Yükseklere çıkıldıkça güneş ışığı daha az yol kat edeceği için daha iyi ölçüde D vitamini yapılabilir. Zenith Açısı denilen bir açı vardır ve bu açıya göre güneş ışınlarının saat 10-15 arası daha etkin D vitamini yapımına neden olduğu bulunmuştur. Ülkemiz 36-40. Paraleller arasındadır. Buna göre mayıs ve kasım ayları arasında D vitamini yapabilmekteyiz. Kirli hava UVB yi uzaya geri yansıtır. Bu nedenle havası kirli olan bölgelerde bu durum dikkate alınmalıdır.

Cildi koyu olan kişilerde cilt kanseri olasılığı açık olanlara göre daha azdır. Ancak cilt koyulaştıkça D vitamini yapma süresi de uzar. Yani açık tenli insanlar daha hızlı D vitamini yaparlar. Kapalı giyim tarzı da güneşten UVB yi almada sıkıntılar doğurabildiği için bu kişilerin belirli bir oranda ve uygun bulacakları ortamda güneşten yararlanmaları gerekmektedir. İleri yaşlarda ciltteki D vitamini öncüsü olan 7-dehidrokolesterol maddesi 5 kat daha azalmaktadır. Buna bir de kolesterol düşürücü ilaçlar eklendi ise bu yaştakilerin çok daha dikkatli olması gerekmektedir. Bugüne kadar 3 binden fazla incelenmiş makaleye göre D vitamini kanser hücre ölümlerini arttırmakta, kontrolsüz hücre çoğalmasını engellemekte ve tümör dokusunun beslenmesini azaltmaktadır.

Özellikle cilt kanserinden korunmak için kullandığımız güneş kremlerinden 20 faktör üzeri olanların D vitamini yapımını azalttığına dair çalışmalar vardır. Deniz, kum, beton ve kardan yansıyan güneş ışınlarından da UVB alabilir ve D vitamini yapabiliriz.
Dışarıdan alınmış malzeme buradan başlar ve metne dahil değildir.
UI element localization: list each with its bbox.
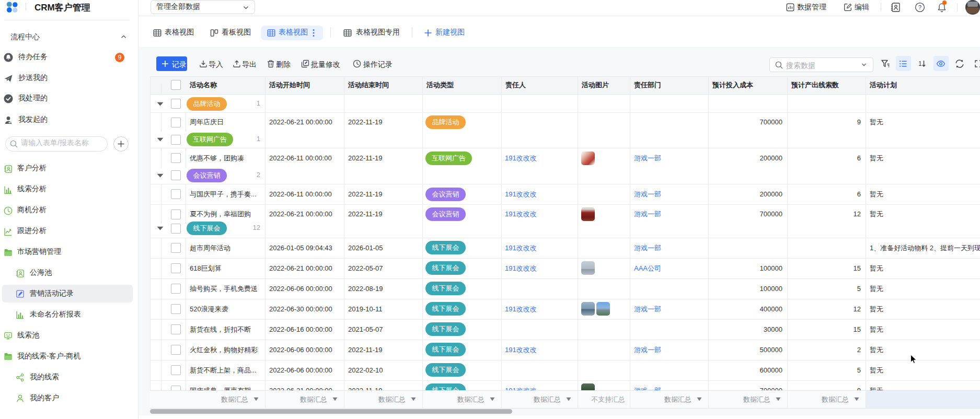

D vitaminini büyük bir oranda güneşten elde etmekteyiz (%90). Gıdalardan aldığımız D vitamini ise ince bağırsaklardan emilerek önce karaciğere uğrayıp işlem görmektedir. D vitamininin en çok bulunduğu besin soğuk su balıklarıdır. Birim ağırlığı başına bu vitaminden en zengin balık kılıç balığıdır. Ördek yumurtasında tavuk yumurtasının 5 katı daha fazla bulunur. Etler, sakatatlar, süt, yumurta, peynir, tereyağı, mantar da iyi D vitamini kaynaklarıdır. Sebzelerden ise ısırgan, maydanoz, yonca, semizotu ve yulaf D vitamini içermektedir.

Gelelim gerçeklere. Yapılan birçok çalışma özellikle kış aylarında ülkemiz kadınlarının tamamına yakınında D vitamini eksikliği olduğunu gösteriyor. Daha sayfalarca yazabileceğim yararları olan bu vitamin için maalesef gereken gayret gösterilmiyor. Tekrar tekrar ve sizleri sıkboğaz etmeden bir daha yazayım. Ne koyarsanız aşınıza o gelecektir kaşığınıza.